» **WHAT YOU ARE ASKED TO DO**:
Each line below that holds the word "Akumulatori" counts once. Say how many such lines there are, and no more.

» **MATERIAL PROVIDED**:
== Segment start ==
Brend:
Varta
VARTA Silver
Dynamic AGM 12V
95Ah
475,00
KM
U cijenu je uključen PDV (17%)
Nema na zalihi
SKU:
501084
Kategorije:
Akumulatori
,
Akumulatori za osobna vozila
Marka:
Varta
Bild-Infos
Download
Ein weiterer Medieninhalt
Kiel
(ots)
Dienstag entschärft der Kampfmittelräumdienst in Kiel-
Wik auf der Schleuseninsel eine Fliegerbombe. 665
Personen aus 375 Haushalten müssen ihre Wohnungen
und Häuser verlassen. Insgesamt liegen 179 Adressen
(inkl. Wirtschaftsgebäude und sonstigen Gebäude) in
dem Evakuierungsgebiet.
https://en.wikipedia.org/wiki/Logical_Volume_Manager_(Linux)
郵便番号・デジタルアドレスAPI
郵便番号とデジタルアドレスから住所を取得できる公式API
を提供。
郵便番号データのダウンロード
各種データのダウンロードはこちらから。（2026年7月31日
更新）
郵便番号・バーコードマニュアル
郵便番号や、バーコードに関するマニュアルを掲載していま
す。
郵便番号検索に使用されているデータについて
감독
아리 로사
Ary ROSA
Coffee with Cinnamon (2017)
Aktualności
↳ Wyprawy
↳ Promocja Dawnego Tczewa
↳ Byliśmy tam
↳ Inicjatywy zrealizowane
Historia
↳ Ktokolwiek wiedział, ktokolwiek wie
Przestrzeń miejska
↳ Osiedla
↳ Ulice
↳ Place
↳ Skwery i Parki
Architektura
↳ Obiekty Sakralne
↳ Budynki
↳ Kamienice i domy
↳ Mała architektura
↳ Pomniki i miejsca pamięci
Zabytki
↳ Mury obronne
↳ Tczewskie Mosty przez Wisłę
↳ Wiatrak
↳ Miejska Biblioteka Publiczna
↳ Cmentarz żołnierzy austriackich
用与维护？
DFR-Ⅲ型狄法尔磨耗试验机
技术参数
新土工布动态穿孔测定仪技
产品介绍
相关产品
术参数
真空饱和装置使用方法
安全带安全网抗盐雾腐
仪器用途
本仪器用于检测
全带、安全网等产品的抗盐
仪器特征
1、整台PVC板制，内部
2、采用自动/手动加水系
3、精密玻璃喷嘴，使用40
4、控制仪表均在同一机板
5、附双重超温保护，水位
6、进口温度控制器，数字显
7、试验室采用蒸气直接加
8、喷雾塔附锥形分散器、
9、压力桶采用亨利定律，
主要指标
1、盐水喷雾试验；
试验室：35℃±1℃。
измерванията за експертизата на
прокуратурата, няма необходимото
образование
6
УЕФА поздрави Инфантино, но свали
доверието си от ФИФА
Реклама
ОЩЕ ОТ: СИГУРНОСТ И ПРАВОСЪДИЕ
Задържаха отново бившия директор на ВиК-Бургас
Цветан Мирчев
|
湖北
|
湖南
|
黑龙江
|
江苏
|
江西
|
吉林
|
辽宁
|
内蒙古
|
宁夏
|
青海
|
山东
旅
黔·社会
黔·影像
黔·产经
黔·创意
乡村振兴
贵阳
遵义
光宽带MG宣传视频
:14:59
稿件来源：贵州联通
== Segment end ==
» **WRITTEN ANSWER**:
2